Ma fille a honte de mes sacrifices

Je me tiens aujourd’hui face au vide abyssal qui me sépare de ma propre fille, alors que nous partageons le même toit dans notre petit appartement humide de la banlieue de Clermont-Ferrand. Je m’appelle Mireille. J’ai cinquante-deux ans, et mon corps est une carte géographique de la fatigue. Mes articulations me lancent dès que le vent se lève, et mes mains, sèches et gercées par le froid et les produits d’entretien, tremblent parfois quand je compte la monnaie. Je suis caissière au supermarché du coin depuis quinze ans. C’est un métier invisible, un métier où l’on devient un automate, un distributeur de tickets de caisse que les gens regardent sans jamais voir.

Léa a vingt-deux ans. Elle est brillante, ambitieuse, et elle me regarde avec une pitié qui me brûle plus que n’importe quelle insulte. Elle a épousé Julien, un garçon charmant, mais dont la famille appartient à ce monde que je ne connaîtrai jamais. Ses beaux-parents sont des notables de la ville. Ils ont des jardins avec des glycines, des voitures allemandes et, surtout, ils ont du temps.
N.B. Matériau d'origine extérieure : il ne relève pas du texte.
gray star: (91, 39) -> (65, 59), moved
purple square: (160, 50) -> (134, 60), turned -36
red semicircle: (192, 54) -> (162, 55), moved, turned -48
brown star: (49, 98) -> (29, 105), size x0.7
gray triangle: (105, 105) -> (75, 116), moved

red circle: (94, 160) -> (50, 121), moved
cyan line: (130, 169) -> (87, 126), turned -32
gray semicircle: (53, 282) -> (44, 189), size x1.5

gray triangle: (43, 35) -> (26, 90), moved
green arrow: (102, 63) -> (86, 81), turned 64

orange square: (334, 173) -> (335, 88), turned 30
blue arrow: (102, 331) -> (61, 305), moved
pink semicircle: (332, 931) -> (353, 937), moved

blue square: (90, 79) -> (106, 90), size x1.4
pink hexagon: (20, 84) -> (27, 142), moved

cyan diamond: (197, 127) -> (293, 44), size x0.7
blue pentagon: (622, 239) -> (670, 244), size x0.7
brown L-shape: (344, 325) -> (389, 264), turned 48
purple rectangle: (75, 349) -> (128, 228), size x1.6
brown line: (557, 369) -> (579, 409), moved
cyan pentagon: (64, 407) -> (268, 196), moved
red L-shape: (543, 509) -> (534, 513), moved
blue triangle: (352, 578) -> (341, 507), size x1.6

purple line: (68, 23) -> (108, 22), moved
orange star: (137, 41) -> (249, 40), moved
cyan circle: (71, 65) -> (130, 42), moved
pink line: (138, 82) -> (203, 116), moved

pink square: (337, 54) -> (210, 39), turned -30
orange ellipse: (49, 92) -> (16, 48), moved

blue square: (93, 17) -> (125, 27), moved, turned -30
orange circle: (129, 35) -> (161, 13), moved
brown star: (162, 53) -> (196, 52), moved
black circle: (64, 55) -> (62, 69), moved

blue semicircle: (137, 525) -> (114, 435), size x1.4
Du temps pour écouter, du temps pour conseiller, du temps pour offrir.

Le conflit a éclaté un mardi soir, alors que je rentrais de mon service du soir, les pieds gonflés et la tête lourde. J’ai trouvé Léa et Julien dans la cuisine, entourés de catalogues de décoration.

Maman, on a décidé de reprendre l’appartement du centre, celui avec le balcon, m’a dit Léa sans même me regarder. Mais on a besoin d’un coup de pouce pour la caution. Je sais que tu n’as pas grand-chose, mais tu pourrais peut-être piocher dans ton assurance vie ?
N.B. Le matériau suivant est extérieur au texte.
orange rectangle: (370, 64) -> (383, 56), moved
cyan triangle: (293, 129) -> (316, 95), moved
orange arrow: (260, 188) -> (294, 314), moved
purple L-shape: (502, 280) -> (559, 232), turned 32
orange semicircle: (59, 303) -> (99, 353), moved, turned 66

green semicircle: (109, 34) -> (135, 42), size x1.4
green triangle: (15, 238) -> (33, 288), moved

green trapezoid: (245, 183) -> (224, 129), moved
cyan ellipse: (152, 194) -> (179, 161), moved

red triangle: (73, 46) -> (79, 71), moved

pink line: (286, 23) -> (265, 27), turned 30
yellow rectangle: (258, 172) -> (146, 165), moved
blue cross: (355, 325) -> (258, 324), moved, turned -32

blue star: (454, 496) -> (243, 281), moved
Je me suis assise lourdement sur la chaise en plastique, le souffle court. Léa, je n’ai pas d’assurance vie. J’ai un livret A avec trois mille euros pour les urgences, comme la chaudière qui a lâché l’hiver dernier. Je ne peux pas te donner ça.

Léa a poussé un soupir d’exaspération, ce bruit qui me fait sentir que je suis un obstacle à sa réussite. C’est incroyable. Regarde Henri et Béatrice, mes beaux-parents. Ils nous ont déjà offert le canapé et la table. Ils sont toujours là pour nous, ils savent comment gérer l’argent, ils nous soutiennent sans nous faire sentir qu’on est un fardeau. Pourquoi tu ne peux pas être comme eux ? Pourquoi tout doit être une lutte avec toi ?

Le mot fardeau a résonné contre les murs carrelés de la cuisine. J’ai senti une colère froide monter en moi.

Être comme eux ? ai-je répondu d’une voix étranglée. Léa, je fais huit heures par jour debout, je me prends les insultes des clients quand la machine à cartes ne marche pas, et je rentre ici pour que tu me reproches de ne pas avoir un compte en banque bien garni ? J’ai élevé ton frère et toi seule, sans aide, en cumulant les heures supplémentaires pour que tu puisses faire tes études !

Mais tu n’étais jamais là ! a-t-elle hurlé. Tu étais toujours au magasin, ou tu dormais d’épuisement ! Tu as choisi ton travail plutôt que nous !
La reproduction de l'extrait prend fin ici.